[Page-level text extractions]
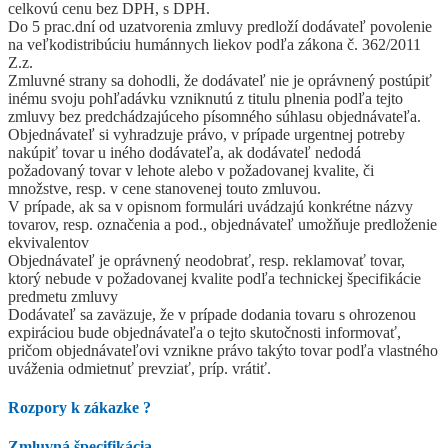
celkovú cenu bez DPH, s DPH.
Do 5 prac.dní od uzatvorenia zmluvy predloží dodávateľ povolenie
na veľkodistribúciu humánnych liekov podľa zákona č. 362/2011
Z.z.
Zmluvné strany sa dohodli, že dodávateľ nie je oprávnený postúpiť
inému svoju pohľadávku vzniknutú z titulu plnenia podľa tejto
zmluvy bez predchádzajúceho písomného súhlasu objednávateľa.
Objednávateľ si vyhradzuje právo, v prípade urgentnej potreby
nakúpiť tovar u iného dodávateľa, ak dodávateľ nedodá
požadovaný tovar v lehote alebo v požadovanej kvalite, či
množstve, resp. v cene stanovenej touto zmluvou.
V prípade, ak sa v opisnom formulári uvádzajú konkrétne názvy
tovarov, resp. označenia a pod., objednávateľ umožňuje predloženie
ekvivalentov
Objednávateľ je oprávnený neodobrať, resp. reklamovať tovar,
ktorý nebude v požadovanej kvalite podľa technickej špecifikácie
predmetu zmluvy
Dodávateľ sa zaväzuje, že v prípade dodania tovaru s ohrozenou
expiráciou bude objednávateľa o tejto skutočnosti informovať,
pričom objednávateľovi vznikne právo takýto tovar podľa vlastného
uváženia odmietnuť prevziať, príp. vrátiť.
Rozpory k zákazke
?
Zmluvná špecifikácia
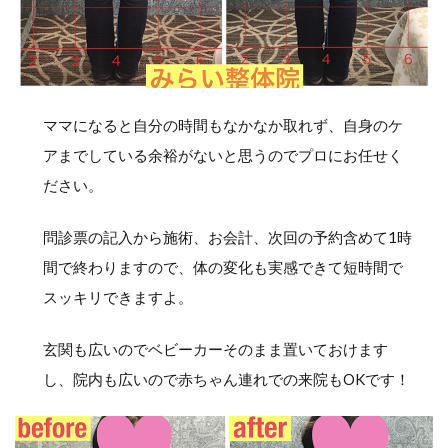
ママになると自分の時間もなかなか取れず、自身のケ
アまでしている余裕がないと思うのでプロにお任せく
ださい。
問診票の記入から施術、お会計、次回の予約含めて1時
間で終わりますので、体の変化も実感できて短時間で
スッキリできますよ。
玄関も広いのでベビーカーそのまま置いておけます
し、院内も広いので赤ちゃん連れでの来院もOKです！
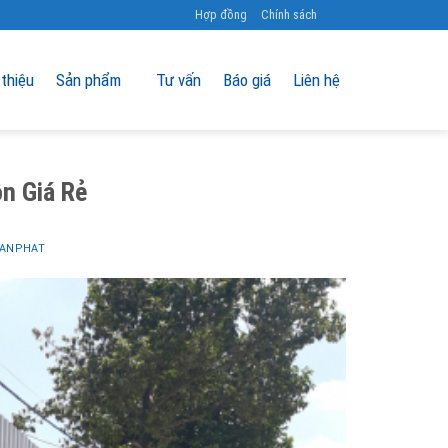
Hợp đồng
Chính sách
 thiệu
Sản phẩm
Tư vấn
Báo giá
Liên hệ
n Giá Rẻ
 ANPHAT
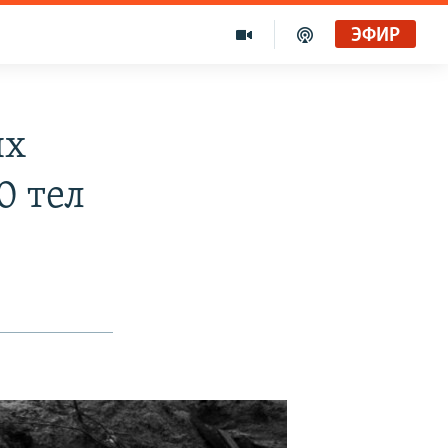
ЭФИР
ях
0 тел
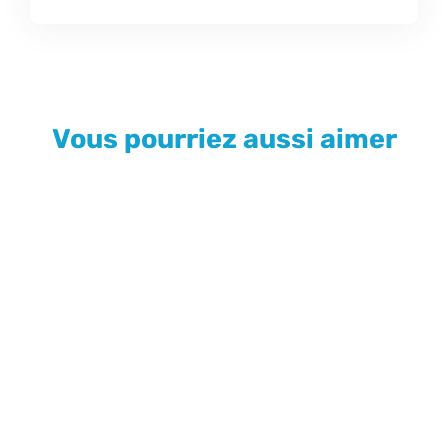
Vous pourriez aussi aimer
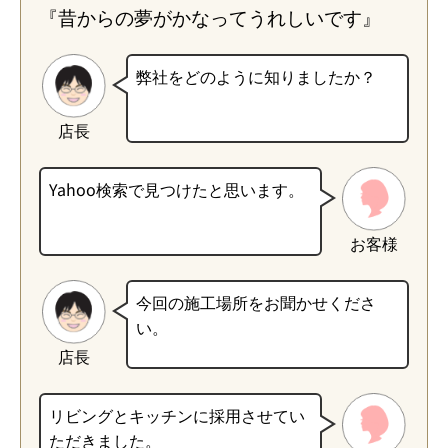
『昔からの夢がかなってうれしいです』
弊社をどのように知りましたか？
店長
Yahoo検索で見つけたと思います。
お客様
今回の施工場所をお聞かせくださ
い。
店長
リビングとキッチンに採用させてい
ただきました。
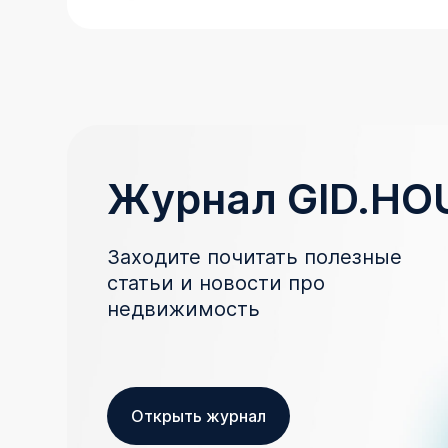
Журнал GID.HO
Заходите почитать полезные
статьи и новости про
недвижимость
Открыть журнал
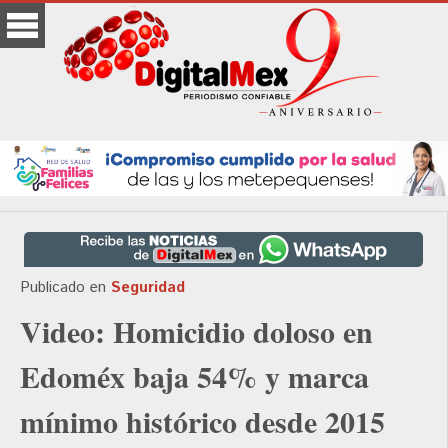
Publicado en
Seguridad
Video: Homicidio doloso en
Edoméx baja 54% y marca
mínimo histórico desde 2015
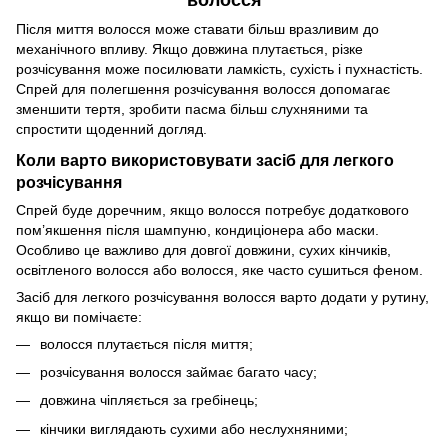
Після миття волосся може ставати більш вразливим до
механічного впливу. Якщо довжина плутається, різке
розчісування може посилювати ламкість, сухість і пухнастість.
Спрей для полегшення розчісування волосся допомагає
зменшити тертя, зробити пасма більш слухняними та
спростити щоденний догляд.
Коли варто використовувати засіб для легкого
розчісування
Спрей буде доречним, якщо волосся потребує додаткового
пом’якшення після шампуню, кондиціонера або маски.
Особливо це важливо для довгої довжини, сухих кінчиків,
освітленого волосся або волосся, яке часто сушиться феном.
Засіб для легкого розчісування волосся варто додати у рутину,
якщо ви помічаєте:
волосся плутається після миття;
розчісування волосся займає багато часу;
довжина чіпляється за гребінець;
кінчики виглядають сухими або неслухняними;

### Your objective
Go through the data, and copy each line in which the word "Спрей" appears.

### Solution for this task
Спрей для полегшення розчісування волосся допомагає
Спрей буде доречним, якщо волосся потребує додаткового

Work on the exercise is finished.